Friday, Mar. 12, 1965

Distractions at the Wall

The border guards on the Communist side of the Berlin Wall could hardly believe their eyes. There, across the barrier in West Berlin, stood a lissome girl methodically taking off her clothes. Military caution was forgotten as the Grepos stared in undisguised glee. Too late did they hear a scuffling noise at an unprotected spot along the Wall 200 yds. away and notice a dim figure dashing from its shadow. One more East German had escaped to the West, and last week a Red officer denounced the stripteaser's distracting "provocation" in the columns of the military weekly Volksarmee.

What's more, the officer raged, West Berlin police were trying to lull their Communist counterparts with an organized campaign of kindness. His complaint was well founded. For weeks West Berlin cops have been under orders to pass out cigarettes, candy and even food to East Berlin guards on the theory that this will lead them to deal less harshly with escapers trying to get to the West.

Results so far are inconclusive, but opportunities for flight will hardly be eased by a new construction program that began at the Wall fortnight ago. As a first stage, East German workers began tearing down the 95-mile barrier --only to replace it eventually with a better and more escape-proof model.

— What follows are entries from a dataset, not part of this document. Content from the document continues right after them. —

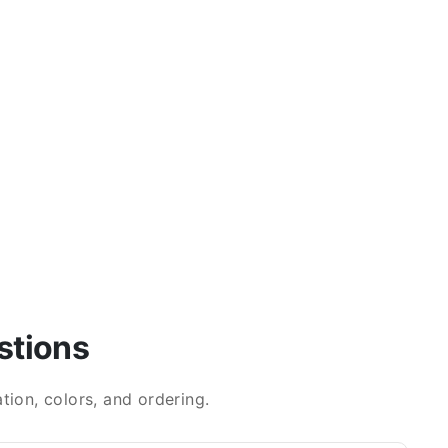
stions
ion, colors, and ordering.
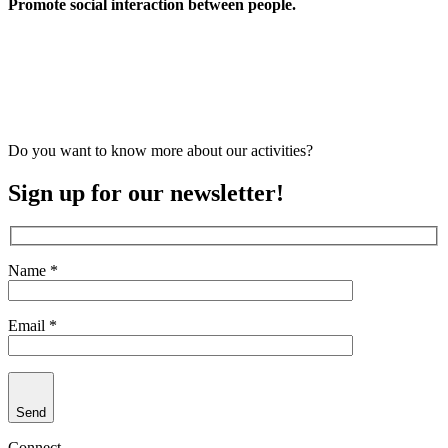
Promote social interaction between people.
Do you want to know more about our activities?
Sign up for our newsletter!
Name *
Email *
Send
Connect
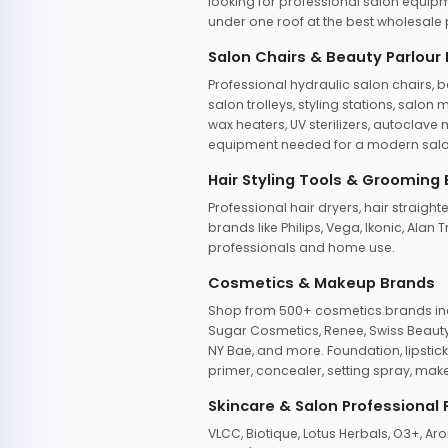
looking for professional salon equipm
under one roof at the best wholesale p
Salon Chairs & Beauty Parlour
Professional hydraulic salon chairs, 
salon trolleys, styling stations, salo
wax heaters, UV sterilizers, autoclav
equipment needed for a modern salon
Hair Styling Tools & Grooming
Professional hair dryers, hair straight
brands like Philips, Vega, Ikonic, Ala
professionals and home use.
Cosmetics & Makeup Brands
Shop from 500+ cosmetics brands incl
Sugar Cosmetics, Renee, Swiss Beauty, 
NY Bae, and more. Foundation, lipstick
primer, concealer, setting spray, mak
Skincare & Salon Professional
VLCC, Biotique, Lotus Herbals, O3+, A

Plans call for the building of a four-obstacle ring made up of a high metal cyclone fence, a 6-ft.-deep ditch, a highway for the exclusive use of Red patrols, and a sanitary strip some 500 yds. wide sprinkled with police watchtowers. Where buildings and trees now stand, pink hollyhocks will grow--not so much to beautify the austere scene as to provide the Communist sharpshooters with a clear line of fire.